Medical eye-tracking data is an important information source for understanding how radiologists visually interpret medical images. This information not only improves the accuracy of deep learning models for X-ray analysis but also their interpretability, enhancing transparency in decision-making. However, the current eye-tracking data is dispersed, unprocessed, and ambiguous, making it difficult to derive meaningful insights. Therefore, there is a need to create a new dataset with more focus and purposeful eyetracking data, improving its utility for diagnostic applications. In this work, we propose a refinement method inspired by the target-present visual search challenge: there is a specific finding and fixations are guided to locate it. After refining the existing eye-tracking datasets, we transform them into a curated visual search dataset, called GazeSearch, specifically for radiology findings, where each fixation sequence is purposefully aligned to the task of locating a particular finding. Subsequently, we introduce a scan path prediction baseline, called ChestSearch, specifically tailored to GazeSearch. Finally, we employ the newly introduced GazeSearch as a benchmark to evaluate the performance of current state-of-the-art methods, offering a comprehensive assessment for visual search in the medical imaging domain.
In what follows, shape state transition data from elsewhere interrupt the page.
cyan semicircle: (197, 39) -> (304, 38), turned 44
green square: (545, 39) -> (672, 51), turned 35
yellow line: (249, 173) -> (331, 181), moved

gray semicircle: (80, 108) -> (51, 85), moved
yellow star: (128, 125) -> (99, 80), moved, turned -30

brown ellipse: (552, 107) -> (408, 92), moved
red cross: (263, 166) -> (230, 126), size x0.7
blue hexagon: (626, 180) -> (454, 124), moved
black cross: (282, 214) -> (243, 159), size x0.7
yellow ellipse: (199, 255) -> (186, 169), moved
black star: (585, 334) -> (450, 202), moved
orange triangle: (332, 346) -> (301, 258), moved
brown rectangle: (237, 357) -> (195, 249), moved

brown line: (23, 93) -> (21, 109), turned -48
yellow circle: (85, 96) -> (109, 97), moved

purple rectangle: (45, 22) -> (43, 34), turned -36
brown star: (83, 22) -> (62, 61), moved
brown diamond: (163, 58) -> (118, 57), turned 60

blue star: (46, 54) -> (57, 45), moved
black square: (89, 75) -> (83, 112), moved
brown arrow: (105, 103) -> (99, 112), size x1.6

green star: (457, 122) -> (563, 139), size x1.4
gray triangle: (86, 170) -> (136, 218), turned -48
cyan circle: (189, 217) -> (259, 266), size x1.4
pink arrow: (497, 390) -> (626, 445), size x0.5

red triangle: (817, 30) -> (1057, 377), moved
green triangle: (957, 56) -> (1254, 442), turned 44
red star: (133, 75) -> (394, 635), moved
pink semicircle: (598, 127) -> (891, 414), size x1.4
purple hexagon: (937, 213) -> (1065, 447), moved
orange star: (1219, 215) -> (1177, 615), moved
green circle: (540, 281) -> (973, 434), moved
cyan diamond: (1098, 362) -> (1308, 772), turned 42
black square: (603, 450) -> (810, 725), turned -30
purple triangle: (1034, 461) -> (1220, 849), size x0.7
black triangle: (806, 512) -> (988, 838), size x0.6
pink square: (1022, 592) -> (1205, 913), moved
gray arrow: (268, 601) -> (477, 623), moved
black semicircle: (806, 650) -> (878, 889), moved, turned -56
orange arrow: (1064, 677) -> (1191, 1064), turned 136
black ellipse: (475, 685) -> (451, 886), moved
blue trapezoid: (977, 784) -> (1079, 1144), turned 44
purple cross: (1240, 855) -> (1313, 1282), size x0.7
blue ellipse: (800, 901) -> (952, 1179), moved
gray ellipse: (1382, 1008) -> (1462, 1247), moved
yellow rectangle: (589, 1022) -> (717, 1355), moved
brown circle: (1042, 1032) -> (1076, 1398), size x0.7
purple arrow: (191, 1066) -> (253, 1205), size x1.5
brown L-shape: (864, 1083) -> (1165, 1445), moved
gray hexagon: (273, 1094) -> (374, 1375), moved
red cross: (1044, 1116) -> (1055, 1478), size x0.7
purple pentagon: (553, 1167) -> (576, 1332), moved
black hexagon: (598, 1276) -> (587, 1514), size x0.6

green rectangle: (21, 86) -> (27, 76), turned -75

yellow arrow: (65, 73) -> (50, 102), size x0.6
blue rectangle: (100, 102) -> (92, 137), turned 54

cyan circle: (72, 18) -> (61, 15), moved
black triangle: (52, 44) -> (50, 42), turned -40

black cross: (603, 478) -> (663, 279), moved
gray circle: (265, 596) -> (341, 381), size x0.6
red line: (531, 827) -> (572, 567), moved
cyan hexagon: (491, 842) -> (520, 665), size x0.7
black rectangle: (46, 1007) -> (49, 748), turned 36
Code is available at \url{https://github.com/UARK-AICV/GazeSearch}.

Paper Structure

This paper contains 21 sections, 7 equations, 4 figures, 4 tables, 2 algorithms.

Figures (4)

  • Figure 1: (a) Given a CXR image, we are interested in radiologist's eye movement of radiologist when they search for a finding. (b) But, the existing eye gaze datasets are recorded in a free-view form, where fixations are distributed across the entire CXR image and making it unclear which fixations correspond to specific findings. (c) Our new GazeSearch dataset, where fixation sequence is focused for a specific finding. For example, the gaze sequence in (c.1) targets lung opacity, while (c.2) focuses on pneumonia. Each circle depicts a fixation, with the number and radius indicating its order and duration, respectively.
  • Figure 2: Pipeline of GazeSearch creation, which processes free-view eye gaze data as input and outputs a finding-aware scanpath.
  • Figure 3: The figure provides a detailed view of ChestSearch. It begins by processing the previous fixations, denoted as $\{(x_i, y_i, d_i)\}_{i=1}^{t-1}$, along with the input chest X-ray image $I$, through a Feature Extractor and Spatiotemporal Embedding to generates the spatiotemporal embedded feature $E$. Next, the Fixation Decoder uses a learnable query $q_c$ and the embedded feature $E$ to decode it into a feature $\bar{E}$. From here, three heads use $\bar{E}$ to predict the next fixation coordinates $(\hat{x}_t, \hat{y}_t, \hat{d}_t)$. Here, at step $t$, the termination head outputs "Yes," indicating that this is the final fixation for the image $I$.
  • Figure 4: Qualitative results between our ChestSearch compared with ChenLSTM-ISP, Gazeformer, Gazeformer-ISP, and HAT. Four different findings (rows) including Atelectasis, Cardiomegaly, Edema, and Lung lesion are shown from the top to bottom. Each circle represents a fixation, with the number and radius indicating its order and duration, respectively. As HAT only predicts 2D coordinates, we let all predicted fixations of HAT have the same radius.